Blogger Anonymity is Dead in the UK

Frances Gibb writes on the London Times online edition about the British High Court’s decision regarding the NightJack author.

Check out what the High Court said as reported in the article:

"In the first case dealing with the privacy of internet bloggers, the judge ruled that Mr Horton had no “reasonable expectation” to anonymity because “blogging is essentially a public rather than a private activity”.

Coming down in favour of freedom of expression, the judge also said that even if the blogger could have claimed he had a right to anonymity, the judge would have ruled against him on public interest grounds"

This case will send a shockwave through the legal community. What effect will it have on Internet Defamation Law in the United States?
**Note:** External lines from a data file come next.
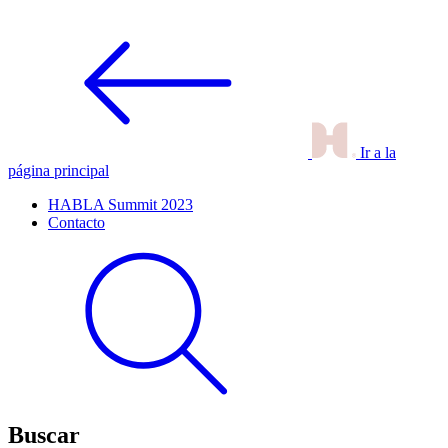
Ir a la
página principal
HABLA Summit 2023
Contacto
Buscar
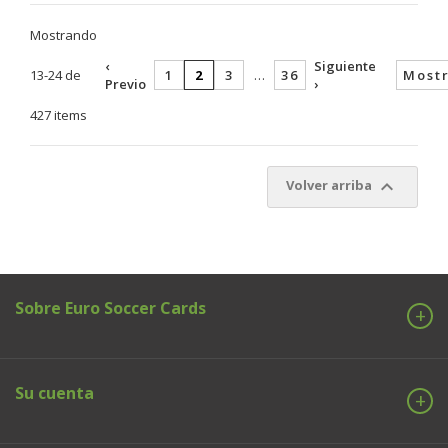
Mostrando
‹
Siguiente
13-24 de
1
2
3
…
36
Mostr
Previo
›
427 items

Volver arriba
Sobre Euro Soccer Cards
Su cuenta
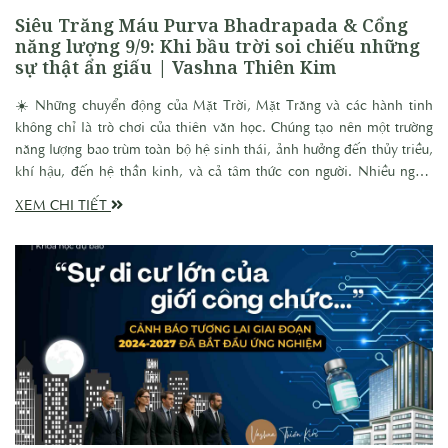
Siêu Trăng Máu Purva Bhadrapada & Cổng
năng lượng 9/9: Khi bầu trời soi chiếu những
sự thật ẩn giấu | Vashna Thiên Kim
☀️ Những chuyển động của Mặt Trời, Mặt Trăng và các hành tinh
không chỉ là trò chơi của thiên văn học. Chúng tạo nên một trường
năng lượng bao trùm toàn bộ hệ sinh thái, ảnh hưởng đến thủy triều,
khí hậu, đến hệ thần kinh, và cả tâm thức con người. Nhiều người
hỏi: “Vì sao phải bận tâm đến những chuyện trên trời?” Câu trả lời
XEM CHI TIẾT
giản dị: bởi chúng ta vốn dĩ là một phần trong vũ điệu ấy. Mặt Trăng
điều khiển thủy triều; cơ thể ta 70% là nước. Chúng ta, với hơn 70%
là nước cũng dao động theo chu kỳ trăng, và khi vũ trụ dao động,
sóng nhịp đó cũng vang vọng trong cảm xúc, hành vi, và những lựa
chọn đời thường của chúng ta. Mỗi lần nguyệt thực, chúng ta lại một
lần được đối diện với tấm gương phản chiếu, không thể che giấu sự
thật sâu thẳm bên trong, vậy nên, nếu hiểu và đón nhận, ta có thể
biến rung chấn thành cơ hội thanh lọc. Và Nguyệt thực toàn phần -
Trăng máu lần này rơi đúng tại Purva Bhadrapada, chòm sao gắn
liền với lửa, nghi lễ, và sự thanh lọc nội tâm. Vậy về mặt ý nghĩa
chiêm tinh và năng lượng, Nguyệt thực lần này sẽ mang lại những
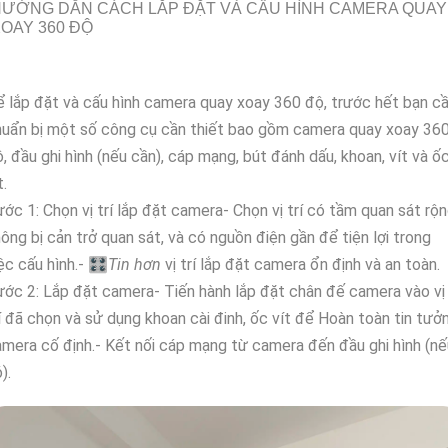
ƯỚNG DẪN CÁCH LẮP ĐẶT VÀ CẤU HÌNH CAMERA QUAY
OAY 360 ĐỘ
 lắp đặt và cấu hình camera quay xoay 360 độ, trước hết bạn c
uẩn bị một số công cụ cần thiết bao gồm camera quay xoay 36
, đầu ghi hình (nếu cần), cáp mạng, bút đánh dấu, khoan, vít và ố
t.
ớc 1: Chọn vị trí lắp đặt camera- Chọn vị trí có tầm quan sát rộn
ông bị cản trở quan sát, và có nguồn điện gần để tiện lợi trong
ệc cấu hình.- 🎛
Tin hơn
vị trí lắp đặt camera ổn định và an toàn.
ớc 2: Lắp đặt camera- Tiến hành lắp đặt chân đế camera vào vị
í đã chọn và sử dụng khoan cài đinh, ốc vít để Hoàn toàn tin tưở
mera cố định.- Kết nối cáp mạng từ camera đến đầu ghi hình (nế
).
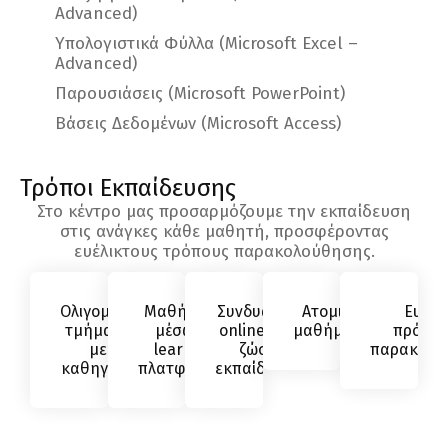
Advanced)
Υπολογιστικά Φύλλα (Microsoft Excel –
Advanced)
Παρουσιάσεις (Microsoft PowerPoint)
Βάσεις Δεδομένων (Microsoft Access)
Τρόποι Εκπαίδευσης
Στο κέντρο μας προσαρμόζουμε την εκπαίδευση
στις ανάγκες κάθε μαθητή, προσφέροντας
ευέλικτους τρόπους παρακολούθησης.
Ολιγομελή
Μαθήματα
Συνδυασμός
Ατομικά
Ευέλι
τμήματα
μέσω e-
online & δια
μαθήματα
πρόγρ
με
learning
ζώσης
παρακολο
καθηγητή
πλατφόρμας
εκπαίδευσης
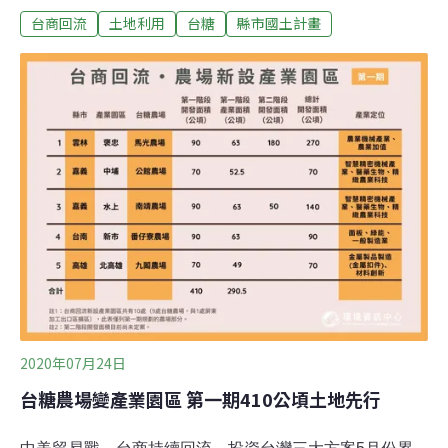
台商回流
土地利用
台糖
縣市國土計畫
第一道審查關卡。全部十個產業園區在5月正式經行政院
核定，預期可翻轉第一輪小組審查的結果，順利畫入城鄉
發展地區，且不計入全國國土計畫定下的2036年產業用地
僅「新增」3311公頃總量限制[1]。首批上場審查的有高雄
九鬮農場與屏東加工出口區二期，將在5日的大會進行最
後確認。
2020年07月24日
台糖農場變產業園區 第一期410公頃土地先行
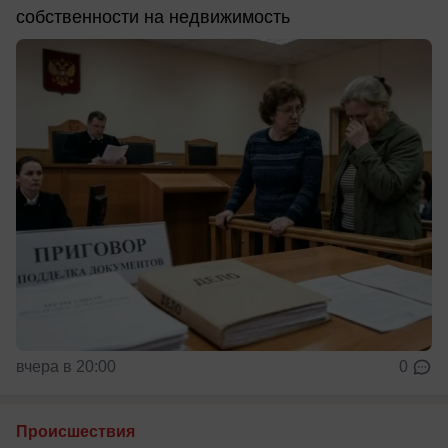
собственности на недвижимость
вчера в 20:00
0
Происшествия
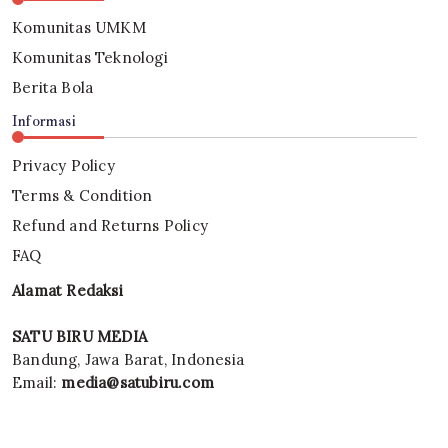
Komunitas UMKM
Komunitas Teknologi
Berita Bola
Informasi
Privacy Policy
Terms & Condition
Refund and Returns Policy
FAQ
Alamat Redaksi
SATU BIRU MEDIA
Bandung, Jawa Barat, Indonesia
Email:
media@satubiru.com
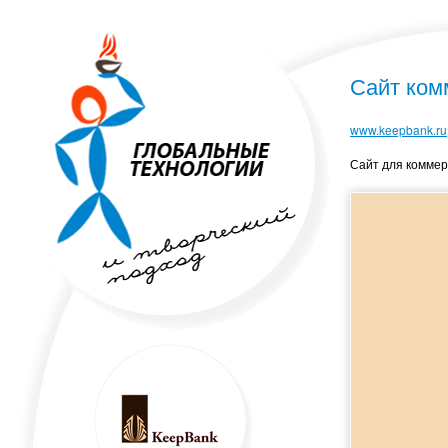
Сайт ком
www.keepbank.ru
Сайт для коммер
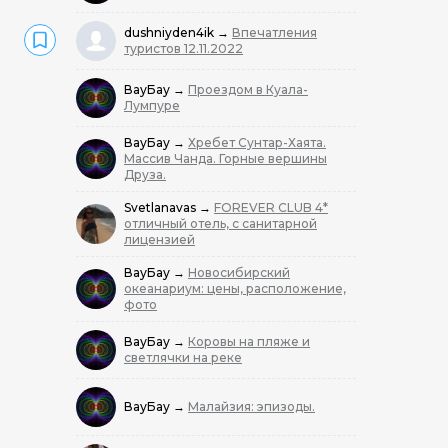
dushniyden4ik
→
Впечатления
туристов 12.11.2022
ВауБау
→
Проездом в Куала-
Лумпуре
ВауБау
→
Хребет Сунтар-Хаята.
Массив Чанда. Горные вершины
Друза.
Svetlanavas
→
FOREVER CLUB 4*
отличный отель, с санитарной
лицензией
ВауБау
→
Новосибирский
океанариум: цены, расположение,
фото
ВауБау
→
Коровы на пляже и
светлячки на реке
ВауБау
→
Малайзия: эпизоды.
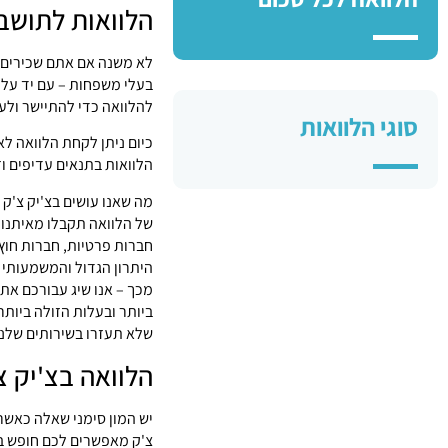
הלוואות לתושבי
לא משנה אם אתם שכירים, ע
בעלי משפחות – עם יד על 
להלוואה כדי להתיישר ולע
סוגי הלוואות
כיום ניתן לקחת הלוואה ל
הלוואות בתנאים עדיפים וזו
מה שאנו עושים בצ'יק צ'ק
של הלוואה תקבלו מאיתנו
חברות פרטיות, חברות חוץ
היתרון הגדול והמשמעותי 
מכך – אנו שיג עבורכם את
ביותר ובעלות הזולה ביותר.
שלא תעזרו בשירותים שלנו
הלוואה בצ'יק 
יש המון סימני שאלה כאשר 
צ'ק מאפשרים לכם חופש בח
So far, American legislators have done everything possible to protect freedom of speech; and really, to do the EXACT opposite of everything the UK has been doing in terms of online defamation law.

This is HUGE.

Thanks to @Vbalasubramani for giving me the heads-up on this!

 

Comments

  1. says

    If anything, one would think that the fact it’s a public activity would make it more deserving of anonymity-protection. When talking about important issues in need of change, public scorn might more weightily be applied to dissenting voices.

  2. says

    I have to admit I am still on the fence. I think blogger’s should be anonymous to a degree. However when they start blogging / talking about things on the wrong side of the law the bloggers information should be easily tracable.
    I don’t know, hence why im still on the fence!